_TASK TO CARRY OUT_
How many lines in the records below include "cookies"? Answer with the number only.

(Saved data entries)
□ □ □ □ □ □ □

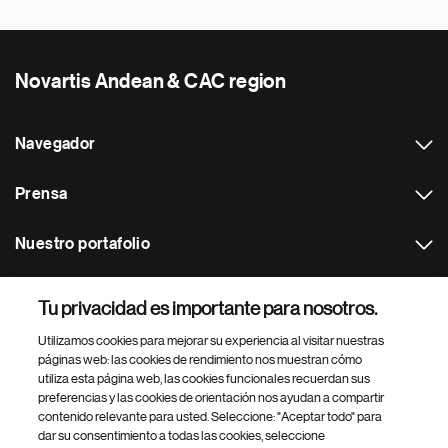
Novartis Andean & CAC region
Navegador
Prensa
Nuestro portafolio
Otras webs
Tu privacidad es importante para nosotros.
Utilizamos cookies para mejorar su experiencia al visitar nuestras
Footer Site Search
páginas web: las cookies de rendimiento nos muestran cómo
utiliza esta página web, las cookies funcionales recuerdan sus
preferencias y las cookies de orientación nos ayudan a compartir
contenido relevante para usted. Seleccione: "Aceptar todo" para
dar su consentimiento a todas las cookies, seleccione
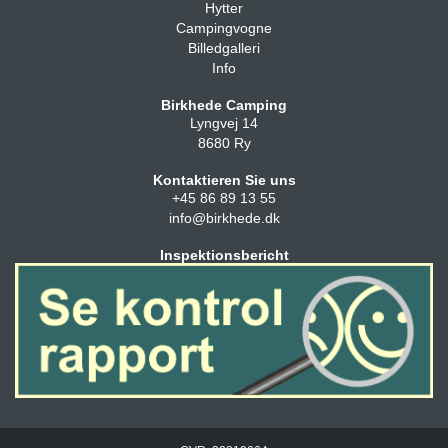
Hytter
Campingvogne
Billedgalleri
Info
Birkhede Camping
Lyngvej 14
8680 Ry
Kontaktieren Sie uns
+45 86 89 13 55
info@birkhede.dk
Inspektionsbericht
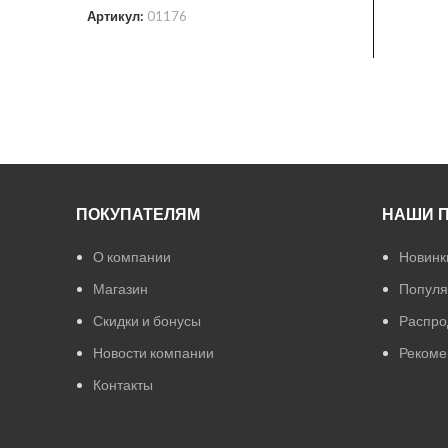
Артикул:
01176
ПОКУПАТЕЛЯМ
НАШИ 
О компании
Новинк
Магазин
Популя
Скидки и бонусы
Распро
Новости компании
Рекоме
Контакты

□ □ □ □ □ □ □

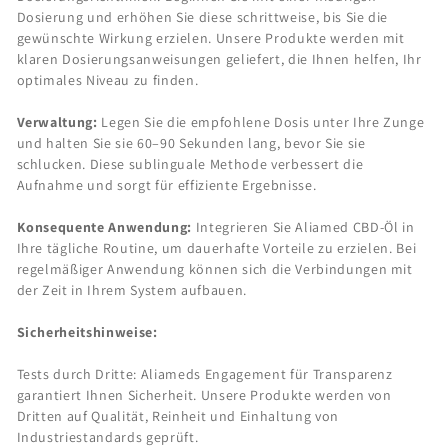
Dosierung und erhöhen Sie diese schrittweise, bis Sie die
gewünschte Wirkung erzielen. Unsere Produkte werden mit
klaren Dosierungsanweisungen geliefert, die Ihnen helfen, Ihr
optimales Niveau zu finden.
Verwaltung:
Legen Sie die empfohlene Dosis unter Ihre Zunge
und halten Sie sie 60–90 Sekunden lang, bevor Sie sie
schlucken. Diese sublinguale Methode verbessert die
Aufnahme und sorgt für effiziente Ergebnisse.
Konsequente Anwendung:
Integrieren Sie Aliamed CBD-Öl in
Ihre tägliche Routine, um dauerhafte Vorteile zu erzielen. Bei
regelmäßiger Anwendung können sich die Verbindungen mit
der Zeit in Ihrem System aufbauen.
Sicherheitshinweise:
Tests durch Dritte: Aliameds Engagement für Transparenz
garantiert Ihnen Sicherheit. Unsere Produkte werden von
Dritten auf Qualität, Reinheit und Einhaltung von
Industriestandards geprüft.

□ □ □ □ □ □ □

_ANSWER FOR THE TASK_
5